- **TASK DATA**:
═══
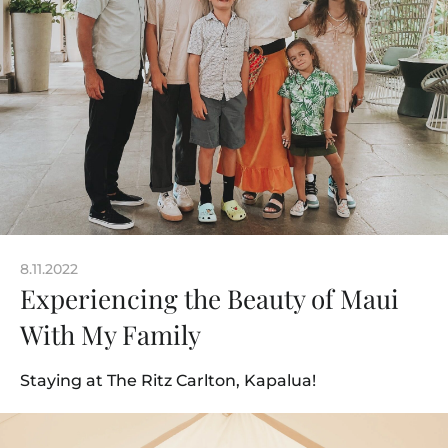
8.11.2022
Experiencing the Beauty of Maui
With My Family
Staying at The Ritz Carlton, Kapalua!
═══
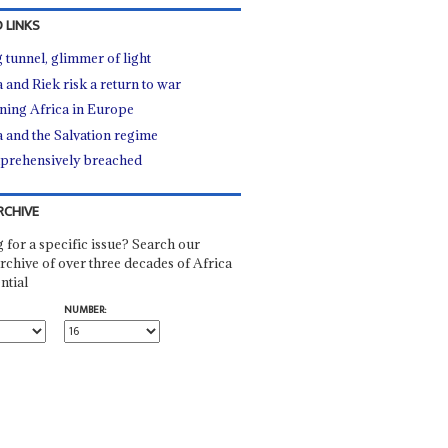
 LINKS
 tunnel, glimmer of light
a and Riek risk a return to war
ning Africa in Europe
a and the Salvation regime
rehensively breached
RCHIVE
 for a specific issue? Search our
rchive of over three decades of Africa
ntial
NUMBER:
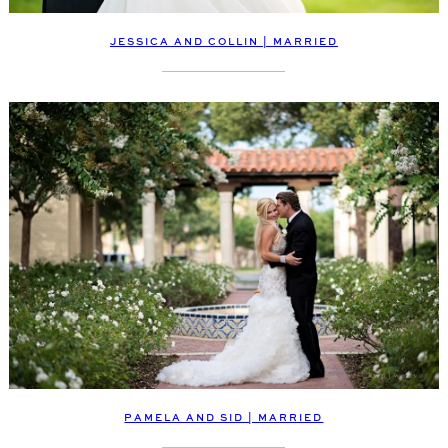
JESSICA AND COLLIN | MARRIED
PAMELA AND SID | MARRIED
═══
- **REQUIRED WORK**: From the entries above, extract only the lines running from the one containing "With My Family" through the one containing "Staying at The Ritz Carlton, Kapalua!", inclusive.

- **ANSWER TO THIS TASK**:
With My Family
Staying at The Ritz Carlton, Kapalua!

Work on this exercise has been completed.